This one headlines a story from BuzzFeed, from Andrew Bosworth, a Facebook vice president writing on June 18, 2016:

So we connect more people. 

That can be bad if they make it negative. Maybe it costs a life by exposing someone to bullies. Maybe someone dies in a terrorist attack coordinated on our tools.

And still we connect people.

The ugly truth is that we believe in connecting people so deeply that anything that allows us to connect more people more often is *de facto* good.

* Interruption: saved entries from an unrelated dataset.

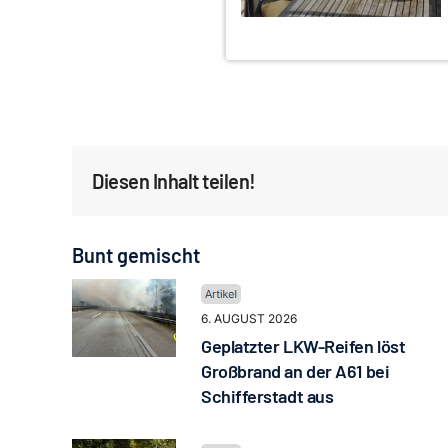
Diesen Inhalt teilen!
Bunt gemischt
6. AUGUST 2026
Geplatzter LKW-Reifen löst
Großbrand an der A61 bei
Schifferstadt aus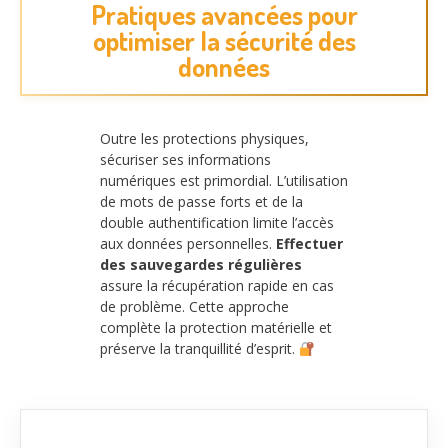
Pratiques avancées pour
optimiser la sécurité des
données
Outre les protections physiques,
sécuriser ses informations
numériques est primordial. L’utilisation
de mots de passe forts et de la
double authentification limite l’accès
aux données personnelles.
Effectuer
des sauvegardes régulières
assure la récupération rapide en cas
de problème. Cette approche
complète la protection matérielle et
préserve la tranquillité d’esprit.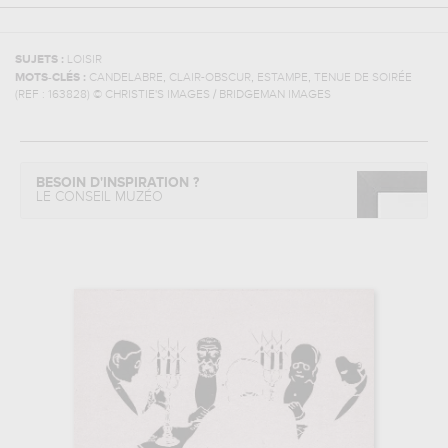
SUJETS :
LOISIR
,
,
,
MOTS-CLÉS :
CANDELABRE
CLAIR-OBSCUR
ESTAMPE
TENUE DE SOIRÉE
(REF :
163828
)
© CHRISTIE'S IMAGES / BRIDGEMAN IMAGES
BESOIN D'INSPIRATION ?
LE CONSEIL MUZÉO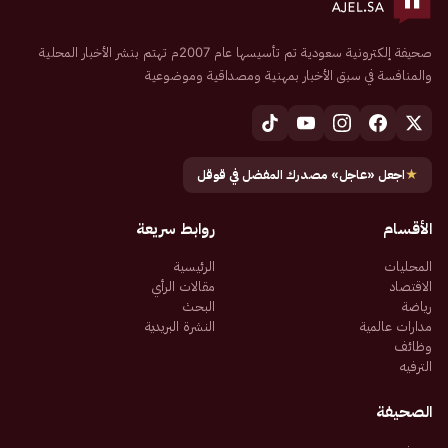
صحيفة إلكترونية سعودية تم تأسيسها عام 2007م تهتم بنشر الأخبار المحلية
والمنافسة في سبق الأخبار بمهنية ومصداقية وموضوعية
★
اجعل «عاجل» مصدرك المفضل في قوقل
الأقسام
روابط سريعة
المحليات
الرئيسية
الاقتصاد
مقالات الرأي
رياضة
البحث
مدارات عالمية
النشرة البريدية
وظائف
الترفيه
الصحيفة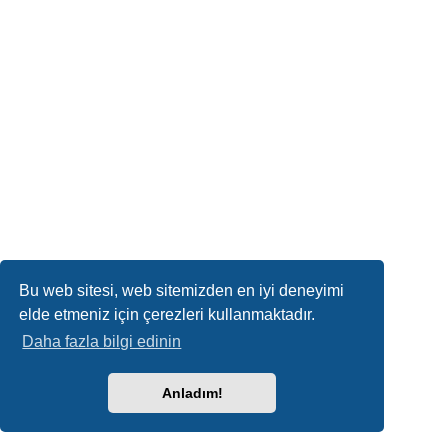
Bu web sitesi, web sitemizden en iyi deneyimi
elde etmeniz için çerezleri kullanmaktadır.
Daha fazla bilgi edinin
Anladım!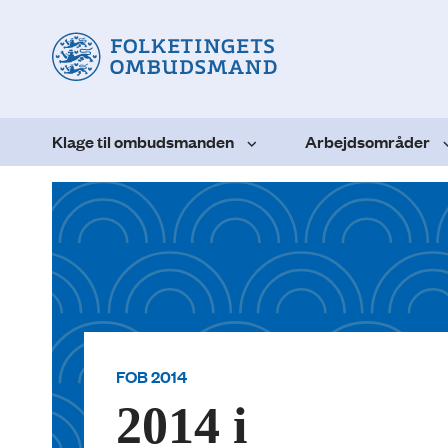
Klage til ombudsmanden
Arbejdsområder
FOB 2014
2014 i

It is perhaps the only area where the metrics do tell the true story as far as we are concerned.

The memo was apparently titled “The Ugly.”

What happened to the Good and the Bad preceding the Ugly?

BuzzFeed’s team suggests this memo “reveals the extent to which Facebook’s leadership understood the physical and social risks the platform’s products carried — even as the company downplayed those risks in public.”

And they point out Bosworth was no newbie — he’d been with the company since 2006, working on everything from the introduction of the News Feed (which many people forget instigated its own privacy outcry) to Facebook’s anti-abuse system and AR/VR efforts.

Mark Zuckerberg apparently didn’t respond at the time, but did respond to BuzzFeed after publication of their story:

Boz is a talented leader who says many provocative things. This was one that most people at Facebook including myself disagreed with strongly. We’ve never believed the ends justify the means.

We recognize that connecting people isn’t enough by itself. We also need to work to bring people closer together. We changed our whole mission and company focus to reflect this last year.

More from Bosworth’s memo:

I know a lot of people don’t want to hear this. Most of us have the luxury of working in the warm glow of building products consumers love. But make no mistake, growth tactics are how we got here. If you joined the company because it is doing great work, that’s why we get to do that great work. We do have great products but we still wouldn’t be half our size without pushing the envelope on growth. Nothing makes Facebook as valuable as having your friends on it, and no product decisions have gotten as many friends on as the ones made in growth. Not photo tagging. Not news feed. Not messenger. Nothing.

In almost all of our work, we have to answer hard questions about what we believe. We have to justify the metrics and make sure they aren’t losing out on a bigger picture. But connecting people. That’s our imperative. Because that’s what we do. We connect people.

The cynical business side of me says, “Of course it was all about growth.”

The humanitarian side of me’s reaction says, “Really? ‘We have to answer hard questions about what we believe?’”

What were the questions Facebookers asked themselves about their massive, breakneck growth, and what were their answers?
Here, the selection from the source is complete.